» WHAT THIS TASK INVOLVES:
Show each line of the listing in which the word "oraz" occurs.

» AVAILABLE DATA:

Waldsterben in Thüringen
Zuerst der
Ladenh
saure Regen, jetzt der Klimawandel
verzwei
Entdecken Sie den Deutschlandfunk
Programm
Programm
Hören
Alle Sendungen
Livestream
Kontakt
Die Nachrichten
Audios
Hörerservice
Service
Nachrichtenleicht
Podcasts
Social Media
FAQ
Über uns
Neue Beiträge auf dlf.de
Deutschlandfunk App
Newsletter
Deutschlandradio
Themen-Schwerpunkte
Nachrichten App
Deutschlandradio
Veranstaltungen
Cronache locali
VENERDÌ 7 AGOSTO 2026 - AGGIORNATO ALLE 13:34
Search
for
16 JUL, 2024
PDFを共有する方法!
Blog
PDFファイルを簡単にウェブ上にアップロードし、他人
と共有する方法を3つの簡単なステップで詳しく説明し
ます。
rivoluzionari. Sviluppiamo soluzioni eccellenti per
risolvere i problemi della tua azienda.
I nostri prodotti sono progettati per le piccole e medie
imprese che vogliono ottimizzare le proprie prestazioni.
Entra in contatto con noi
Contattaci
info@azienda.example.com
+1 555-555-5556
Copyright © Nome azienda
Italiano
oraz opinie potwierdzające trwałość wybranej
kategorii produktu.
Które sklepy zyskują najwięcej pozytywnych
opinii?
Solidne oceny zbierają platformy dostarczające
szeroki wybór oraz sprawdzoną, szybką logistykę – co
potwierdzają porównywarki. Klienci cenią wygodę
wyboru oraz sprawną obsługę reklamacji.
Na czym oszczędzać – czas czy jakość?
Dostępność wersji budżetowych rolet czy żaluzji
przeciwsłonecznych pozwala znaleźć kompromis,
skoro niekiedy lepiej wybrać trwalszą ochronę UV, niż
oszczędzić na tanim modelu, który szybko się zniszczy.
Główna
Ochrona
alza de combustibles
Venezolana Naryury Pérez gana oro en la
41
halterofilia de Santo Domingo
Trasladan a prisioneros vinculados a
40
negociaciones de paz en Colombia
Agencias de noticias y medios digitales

» RESPONSE AREA:
oraz opinie potwierdzające trwałość wybranej
szeroki wybór oraz sprawdzoną, szybką logistykę – co
wyboru oraz sprawną obsługę reklamacji.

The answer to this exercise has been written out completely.